Volume 2, No. 1, Art. 2 – February 2001


Morag A. Gray

Chris Mann & Fiona Stewart (2000). Internet Communication and Qualitative Research: A Handbook for Researching Online. London: Sage, 258 pages, Cloth (0-7619-6626-9) £ 49.50, Paper (0-7619-6627-7) £ 16.99

Table of Contents





This is a very interesting and informative book. For those researchers who have wanted to use online methods in their research project but were not sure how to go ahead, well this is the book for you. It is written very clearly and all chapters contain examples from previously conducted online research studies so one can read the full text as appropriate. This book focuses mainly using the Internet as a data gathering tool and does this very well. [1]

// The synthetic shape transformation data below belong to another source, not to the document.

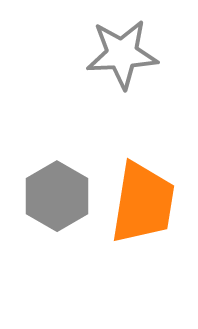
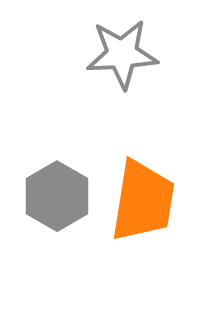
orange trapezoid: moved 2 px up
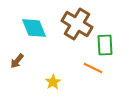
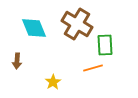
brown arrow: rotated 35 degrees counterclockwise
orange line: rotated 42 degrees counterclockwise
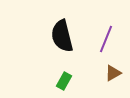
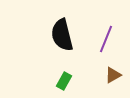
black semicircle: moved 1 px up
brown triangle: moved 2 px down
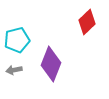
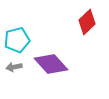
purple diamond: rotated 64 degrees counterclockwise
gray arrow: moved 3 px up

The authors are Chris MANN and Fiona STEWART. Chris MANN states that the impetus for writing this book came from the methodology she developed while conducting the Graduates Millennium project, funded by the University of Cambridge, U.K. She acknowledges the students who took part in the project and thanks them for teaching her about both equity issues and online communication. Fiona STEWART works at Deakin University and has research interests in Young People and Health Risk. It is interesting to note that the joint book writing venture was 90% completed through online communication between the two authors. [2]

In the introduction, the authors clarify terms and introduce the concepts of researching the Internet, towards Internet methodologies and technology. The second chapter entitled Practicalities using CMC (Computer-Mediated Communication) covers advantages and disadvantages and Internet access and usage. This chapter is written in a very down to earth style and the authors communicate sound advice which is reinforced by examples. Advantages such as extending access to participants as the Internet has wide geographical access and enables researchers to access hard to reach populations are discussed. Examples provided are those of at home with young children, shift workers, areas which have closed site access (hospitals, prisons, schools) and access to participants in dangerous or politically sensitive areas. The authors cite an illicit drug dealers study which was conducted in this way thereby offering protection to both participants and researchers. Other advantages include cost and time savings, elimination of transcription bias and easier handling of data. Disadvantages discussed include computer literacy for the researcher, focus group moderating training, making contact and recruitment, ensuring co-operation, and interactive skills online. There is also discussion surrounding access and gender, access and ethnicity and access and age. [3]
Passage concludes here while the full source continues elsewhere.